Boats off the Coast, Storm Approaching by John Sell Cotman (1782-1842). 1830. Watercolour over traces of graphite, with gouache (bodycolor), scratching out, stopping out, and gum arabic. Dimensions: Sheet: 18 9/16 × 25 11/16 in. (47.2 × 65.2 cm). Collection: The Metropolitan Museum of Art, New York, accession no. 2017.75. Credit Line: Purchase, Charles and Jessie Price Gift, 2017. Image and caption material, courtesy of the Met Museum, New York, which identifies the image as being in the public domain. Image downloaded, caption material added, and formatting by Jacqueline Banerjee. Click on the image to enlarge it.

The Met Museum explains,

As he approached fifty, Cotman abandoned oil painting after a number of his works failed to sell and instead refocused his ambitions on watercolor.
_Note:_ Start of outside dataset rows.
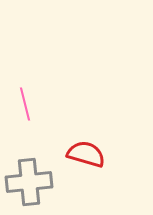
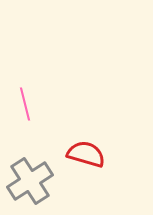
gray cross: moved 1 px right, 1 px up; rotated 27 degrees counterclockwise
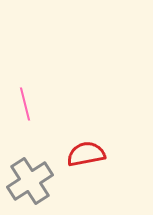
red semicircle: rotated 27 degrees counterclockwise
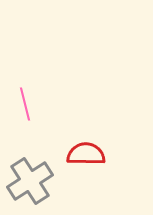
red semicircle: rotated 12 degrees clockwise
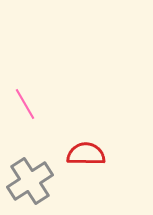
pink line: rotated 16 degrees counterclockwise
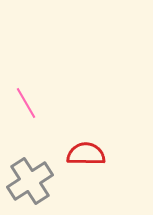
pink line: moved 1 px right, 1 px up
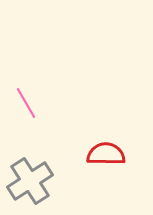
red semicircle: moved 20 px right
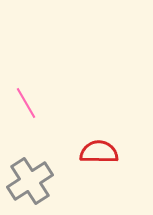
red semicircle: moved 7 px left, 2 px up
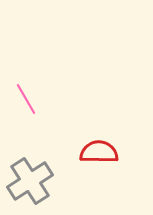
pink line: moved 4 px up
This luminous seascape demonstrates his mature mastery of the medium. The fishing boat threatened by a storm may allude to the artist’s personal struggles, but more obviously it pays tribute to J. M. W. Turner’s famous painting Dutch Boats in a Gale (1801; National Gallery, London), as both works are centered on a sharply canted, golden-sailed fishing boat, distant warship, and looming clouds. More generally, Cotman is declaring his admiration for seventeenth-century Dutch seascapes while also demonstrating how watercolors can effectively convey effects of light and weather. To produce the milky, foam-topped waves, for example, he experimented with mixing flour paste into his washes.


Boats off the Coast, Storm Approaching. The Met. Web. 3 March 2022.